--- Aim of the exercise ---
Pictures do not belong in the copy; quote every entry below exactly.

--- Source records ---
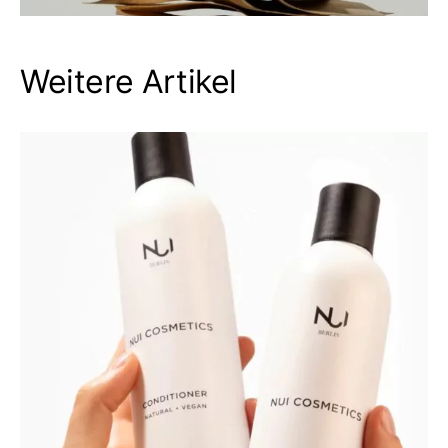
Weitere Artikel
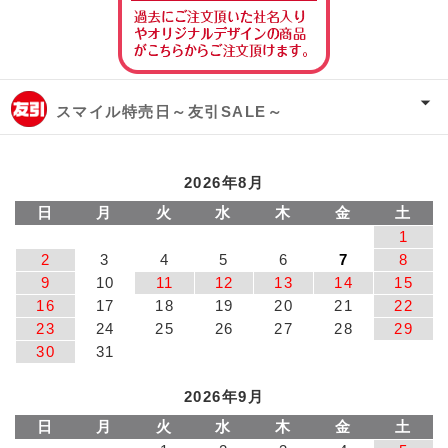
スマイル特売日～友引SALE～
2026年8月
日
月
火
水
木
金
土
1
2
3
4
5
6
7
8
9
10
11
12
13
14
15
16
17
18
19
20
21
22
23
24
25
26
27
28
29
30
31
2026年9月
日
月
火
水
木
金
土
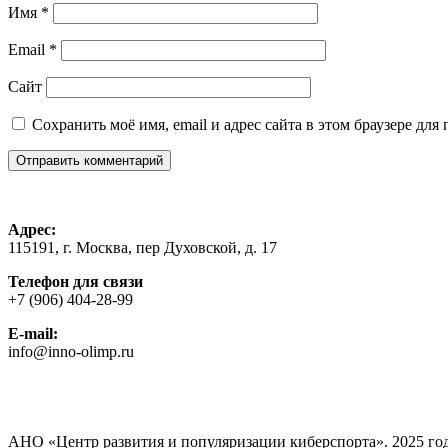
Имя
*
Email
*
Сайт
Сохранить моё имя, email и адрес сайта в этом браузере д
Адрес:
115191, г. Москва, пер Духовской, д. 17
Телефон для связи
+7 (906) 404-28-99
E-mail:
info@inno-olimp.ru
АНО «Центр развития и популяризации киберспорта». 2025 го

--- Exercise response ---
Weitere Artikel
スマイル特売日～友引SALE～
2026年8月
日
月
火
水
木
金
土
1
2
3
4
5
6
7
8
9
10
11
12
13
14
15
16
17
18
19
20
21
22
23
24
25
26
27
28
29
30
31
2026年9月
日
月
火
水
木
金
土
Имя
*
Email
*
Сайт
Сохранить моё имя, email и адрес сайта в этом браузере д
Адрес:
115191, г. Москва, пер Духовской, д. 17
Телефон для связи
+7 (906) 404-28-99
E-mail:
info@inno-olimp.ru
АНО «Центр развития и популяризации киберспорта». 2025 го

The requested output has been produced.